*What needs to be done*:
Write out the listing verbatim. No pictures belong in it.

*Data for processing*:

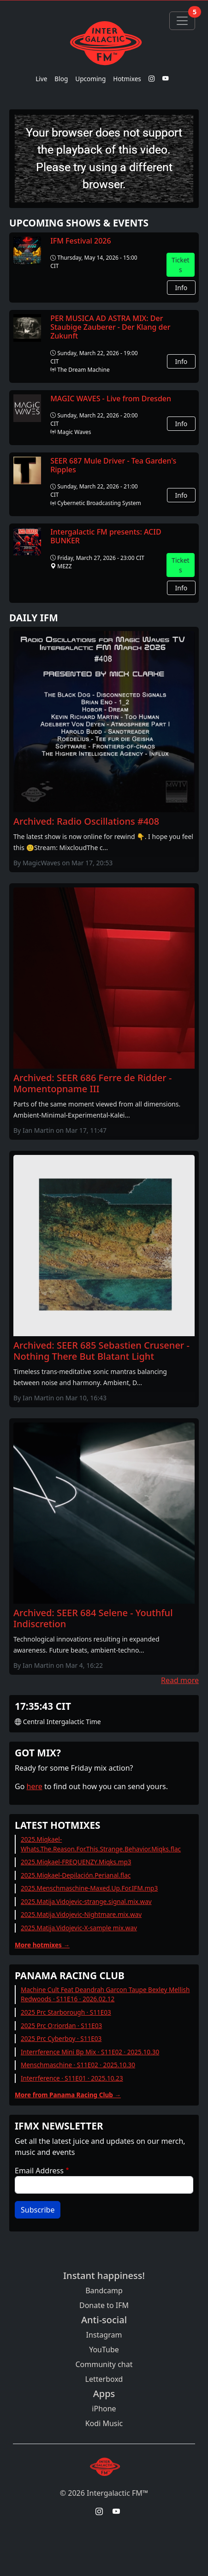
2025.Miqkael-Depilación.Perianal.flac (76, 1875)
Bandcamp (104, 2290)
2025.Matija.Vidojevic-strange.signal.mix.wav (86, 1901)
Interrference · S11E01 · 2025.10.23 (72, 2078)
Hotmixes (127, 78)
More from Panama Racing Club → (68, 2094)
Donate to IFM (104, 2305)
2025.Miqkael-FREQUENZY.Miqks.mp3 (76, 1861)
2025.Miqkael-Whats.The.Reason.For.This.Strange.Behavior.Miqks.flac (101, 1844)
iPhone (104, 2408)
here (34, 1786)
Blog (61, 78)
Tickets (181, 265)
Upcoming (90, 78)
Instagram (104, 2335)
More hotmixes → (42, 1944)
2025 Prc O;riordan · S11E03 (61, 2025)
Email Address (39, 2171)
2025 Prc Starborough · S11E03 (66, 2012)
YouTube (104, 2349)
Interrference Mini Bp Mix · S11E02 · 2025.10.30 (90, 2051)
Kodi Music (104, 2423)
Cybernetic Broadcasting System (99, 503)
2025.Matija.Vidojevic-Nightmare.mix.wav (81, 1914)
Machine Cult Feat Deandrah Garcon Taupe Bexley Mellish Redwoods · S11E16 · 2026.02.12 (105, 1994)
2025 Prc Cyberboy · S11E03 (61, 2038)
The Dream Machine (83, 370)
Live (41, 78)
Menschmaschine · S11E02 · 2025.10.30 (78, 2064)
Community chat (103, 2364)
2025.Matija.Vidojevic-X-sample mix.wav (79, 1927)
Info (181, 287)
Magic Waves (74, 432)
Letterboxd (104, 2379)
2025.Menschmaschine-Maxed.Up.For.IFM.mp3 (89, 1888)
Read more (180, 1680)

*Output of the exercise*:
2025.Miqkael-Depilación.Perianal.flac (76, 1875)
Bandcamp (104, 2290)
2025.Matija.Vidojevic-strange.signal.mix.wav (86, 1901)
Interrference · S11E01 · 2025.10.23 (72, 2078)
Hotmixes (127, 78)
More from Panama Racing Club → (68, 2094)
Donate to IFM (104, 2305)
2025.Miqkael-FREQUENZY.Miqks.mp3 (76, 1861)
2025.Miqkael-Whats.The.Reason.For.This.Strange.Behavior.Miqks.flac (101, 1844)
iPhone (104, 2408)
here (34, 1786)
Blog (61, 78)
Tickets (181, 265)
Upcoming (90, 78)
Instagram (104, 2335)
More hotmixes → (42, 1944)
2025 Prc O;riordan · S11E03 (61, 2025)
Email Address (39, 2171)
2025 Prc Starborough · S11E03 (66, 2012)
YouTube (104, 2349)
Interrference Mini Bp Mix · S11E02 · 2025.10.30 (90, 2051)
Kodi Music (104, 2423)
Cybernetic Broadcasting System (99, 503)
2025.Matija.Vidojevic-Nightmare.mix.wav (81, 1914)
Machine Cult Feat Deandrah Garcon Taupe Bexley Mellish Redwoods · S11E16 · 2026.02.12 (105, 1994)
2025 Prc Cyberboy · S11E03 (61, 2038)
The Dream Machine (83, 370)
Live (41, 78)
Menschmaschine · S11E02 · 2025.10.30 (78, 2064)
Community chat (103, 2364)
2025.Matija.Vidojevic-X-sample mix.wav (79, 1927)
Info (181, 287)
Magic Waves (74, 432)
Letterboxd (104, 2379)
2025.Menschmaschine-Maxed.Up.For.IFM.mp3 (89, 1888)
Read more (180, 1680)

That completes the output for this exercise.